* Given information *
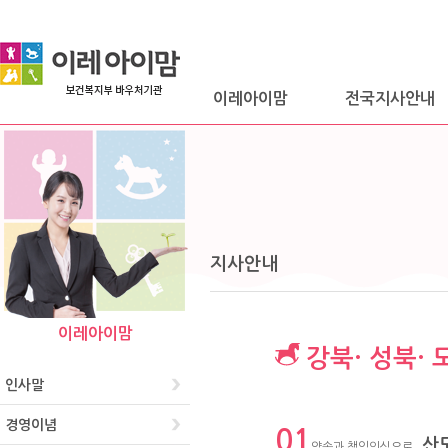
이레아이맘
전국지사안내
지사안내
이레아이맘
강북· 성북· 
인사말
경영이념
01
산
약속과 책임의식으로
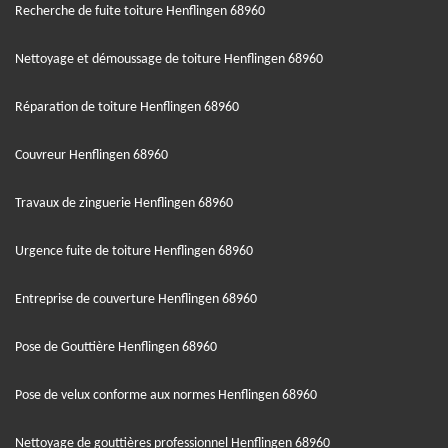
Recherche de fuite toiture Henflingen 68960
Nettoyage et démoussage de toiture Henflingen 68960
Réparation de toiture Henflingen 68960
Couvreur Henflingen 68960
Travaux de zinguerie Henflingen 68960
Urgence fuite de toiture Henflingen 68960
Entreprise de couverture Henflingen 68960
Pose de Gouttière Henflingen 68960
Pose de velux conforme aux normes Henflingen 68960
Nettoyage de gouttières professionnel Henflingen 68960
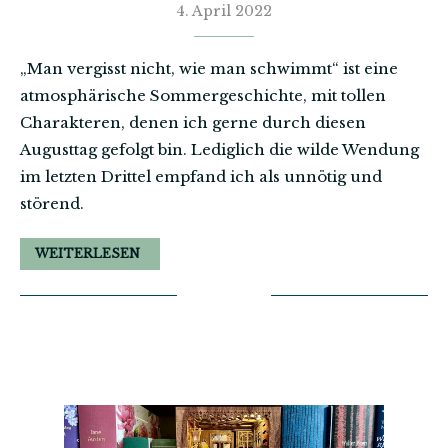
4. April 2022
„Man vergisst nicht, wie man schwimmt“ ist eine
atmosphärische Sommergeschichte, mit tollen
Charakteren, denen ich gerne durch diesen
Augusttag gefolgt bin. Lediglich die wilde Wendung
im letzten Drittel empfand ich als unnötig und
störend.
WEITERLESEN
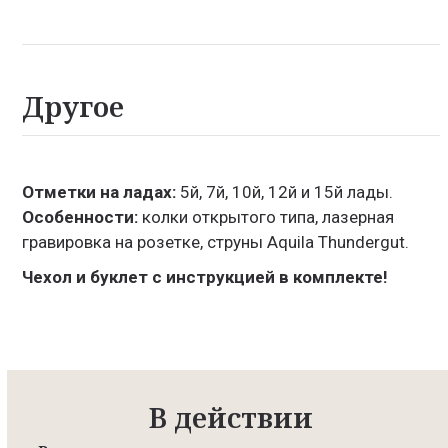
Другое
Отметки на ладах:
5й, 7й, 10й, 12й и 15й лады.
Особенности:
колки открытого типа, лазерная
гравировка на розетке, струны Aquila Thundergut.
Чехол и буклет с инструкцией в комплекте!
В действии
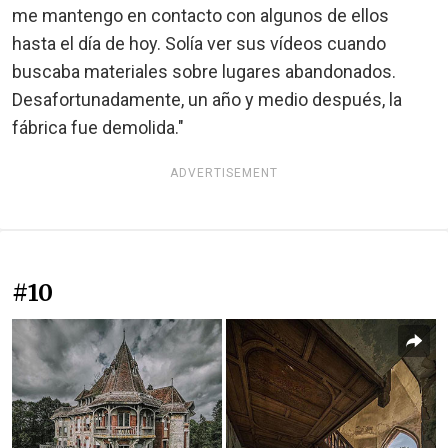
me mantengo en contacto con algunos de ellos
hasta el día de hoy. Solía ver sus vídeos cuando
buscaba materiales sobre lugares abandonados.
Desafortunadamente, un año y medio después, la
fábrica fue demolida."
ADVERTISEMENT
#10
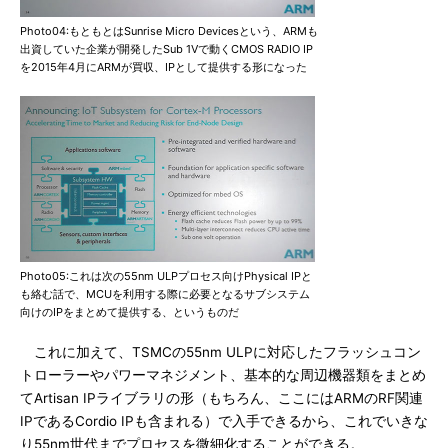
Photo04:もともとはSunrise Micro Devicesという、ARMも
出資していた企業が開発したSub 1Vで動くCMOS RADIO IP
を2015年4月にARMが買収、IPとして提供する形になった
Photo05:これは次の55nm ULPプロセス向けPhysical IPと
も絡む話で、MCUを利用する際に必要となるサブシステム
向けのIPをまとめて提供する、というものだ
これに加えて、TSMCの55nm ULPに対応したフラッシュコン
トローラーやパワーマネジメント、基本的な周辺機器類をまとめ
てArtisan IPライブラリの形（もちろん、ここにはARMのRF関連
IPであるCordio IPも含まれる）で入手できるから、これでいきな
り55nm世代までプロセスを微細化することができる。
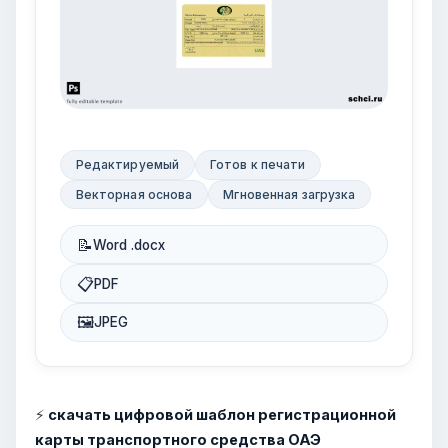
Редактируемый
Готов к печати
Векторная основа
Мгновенная загрузка
📝
Word .docx
📋
PDF
🖼
JPEG
⚡
скачать цифровой шаблон регистрационной
карты транспортного средства ОАЭ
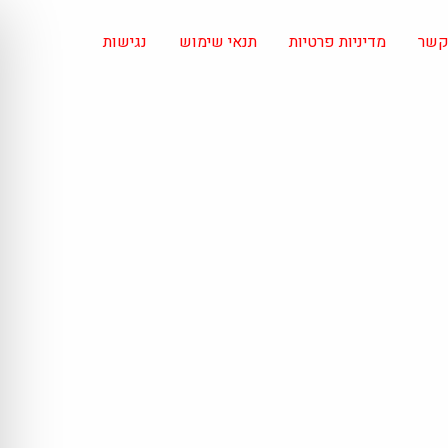
 קשר
מדיניות פרטיות
תנאי שימוש
נגישות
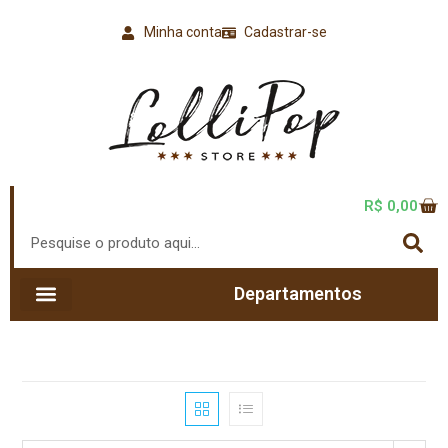
Minha conta
Cadastrar-se
R$
0,00
Departamentos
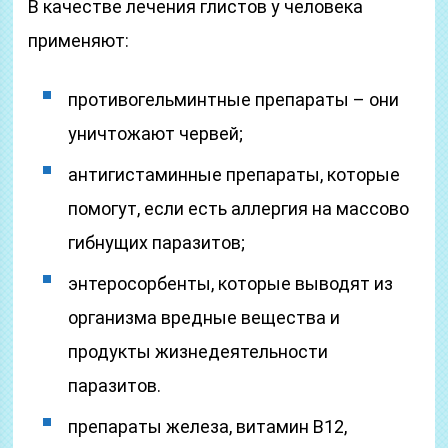
В качестве лечения глистов у человека
применяют:
противогельминтные препараты – они
уничтожают червей;
антигистаминные препараты, которые
помогут, если есть аллергия на массово
гибнущих паразитов;
энтеросорбенты, которые выводят из
организма вредные вещества и
продукты жизнедеятельности
паразитов.
препараты железа, витамин В12,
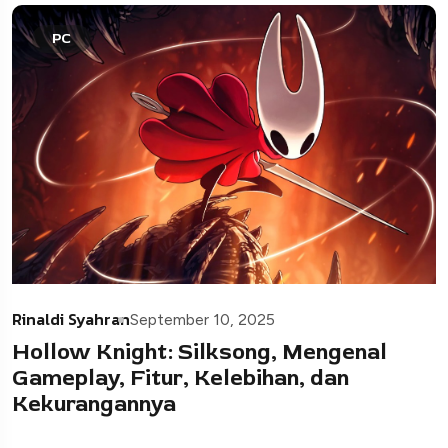
PC
Rinaldi Syahran
September 10, 2025
Hollow Knight: Silksong, Mengenal
Gameplay, Fitur, Kelebihan, dan
Kekurangannya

* What the task asks *
Return the lines of the records that include the string "Pose".

* Task result *
Pose de Gouttière Henflingen 68960
Pose de velux conforme aux normes Henflingen 68960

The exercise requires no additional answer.